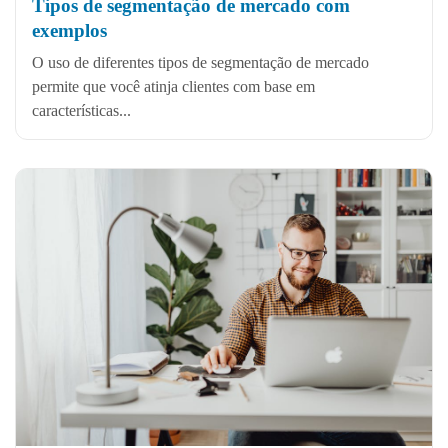
Tipos de segmentação de mercado com
exemplos
O uso de diferentes tipos de segmentação de mercado
permite que você atinja clientes com base em
características...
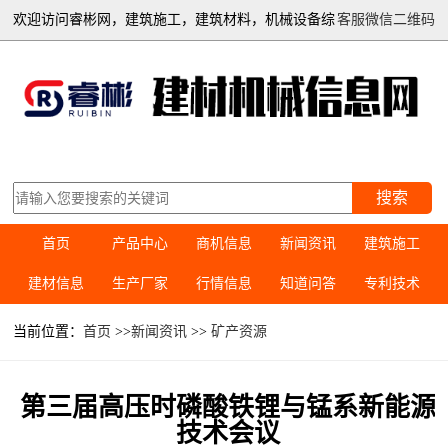
欢迎访问睿彬网，建筑施工，建筑材料，机械设备综
客服微信二维码
合信息平台
搜索
首页
产品中心
商机信息
新闻资讯
建筑施工
建材信息
生产厂家
行情信息
知道问答
专利技术
当前位置：
首页
>>
新闻资讯
>>
矿产资源
第三届高压时磷酸铁锂与锰系新能源
技术会议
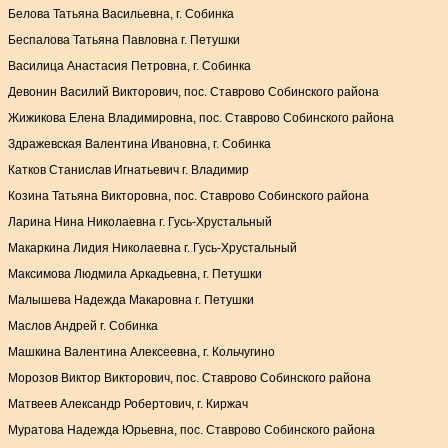
Белова Татьяна Васильевна, г. Собинка
Беспалова Татьяна Павловна г. Петушки
Василица Анастасия Петровна, г. Собинка
Девонин Василий Викторович, пос. Ставрово Собинского района
Жижикова Елена Владимировна, пос. Ставрово Собинского района
Здражевская Валентина Ивановна, г. Собинка
Катков Станислав Игнатьевич г. Владимир
Козина Татьяна Викторовна, пос. Ставрово Собинского района
Ларина Нина Николаевна г. Гусь-Хрустальный
Макаркина Лидия Николаевна г. Гусь-Хрустальный
Максимова Людмила Аркадьевна, г. Петушки
Малышева Надежда Макаровна г. Петушки
Маслов Андрей г. Собинка
Машкина Валентина Алексеевна, г. Кольчугино
Морозов Виктор Викторович, пос. Ставрово Собинского района
Матвеев Александр Робертович, г. Киржач
Муратова Надежда Юрьевна, пос. Ставрово Собинского района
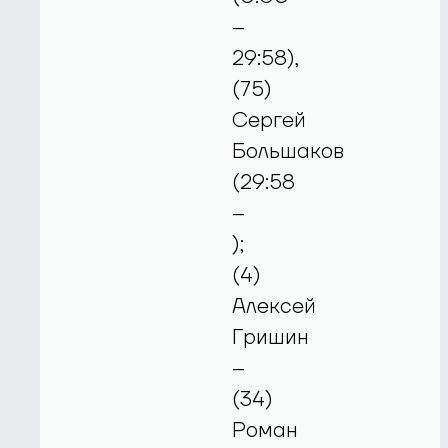
–
29:58),
(75)
Сергей
Большаков
(29:58
–
);
(4)
Алексей
Гришин
–
(34)
Роман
------
Task —
Everything in the listing except the pictures must be reproduced exactly.

Answer to the problem —
Tipos de segmentação de mercado com
exemplos
O uso de diferentes tipos de segmentação de mercado
permite que você atinja clientes com base em
características...
欢迎访问睿彬网，建筑施工，建筑材料，机械设备综
客服微信二维码
合信息平台
搜索
首页
产品中心
商机信息
新闻资讯
建筑施工
建材信息
生产厂家
行情信息
知道问答
专利技术
当前位置：
首页
>>
新闻资讯
>>
矿产资源
第三届高压时磷酸铁锂与锰系新能源
技术会议
Белова Татьяна Васильевна, г. Собинка
Беспалова Татьяна Павловна г. Петушки
Василица Анастасия Петровна, г. Собинка
Девонин Василий Викторович, пос. Ставрово Собинского района
Жижикова Елена Владимировна, пос. Ставрово Собинского района
Здражевская Валентина Ивановна, г. Собинка
Катков Станислав Игнатьевич г. Владимир
Козина Татьяна Викторовна, пос. Ставрово Собинского района
Ларина Нина Николаевна г. Гусь-Хрустальный
Макаркина Лидия Николаевна г. Гусь-Хрустальный
Максимова Людмила Аркадьевна, г. Петушки
Малышева Надежда Макаровна г. Петушки
Маслов Андрей г. Собинка
Машкина Валентина Алексеевна, г. Кольчугино
Морозов Виктор Викторович, пос. Ставрово Собинского района
Матвеев Александр Робертович, г. Киржач
Муратова Надежда Юрьевна, пос. Ставрово Собинского района
–
29:58),
(75)
Сергей
Большаков
(29:58
–
);
(4)
Алексей
Гришин
–
(34)
Роман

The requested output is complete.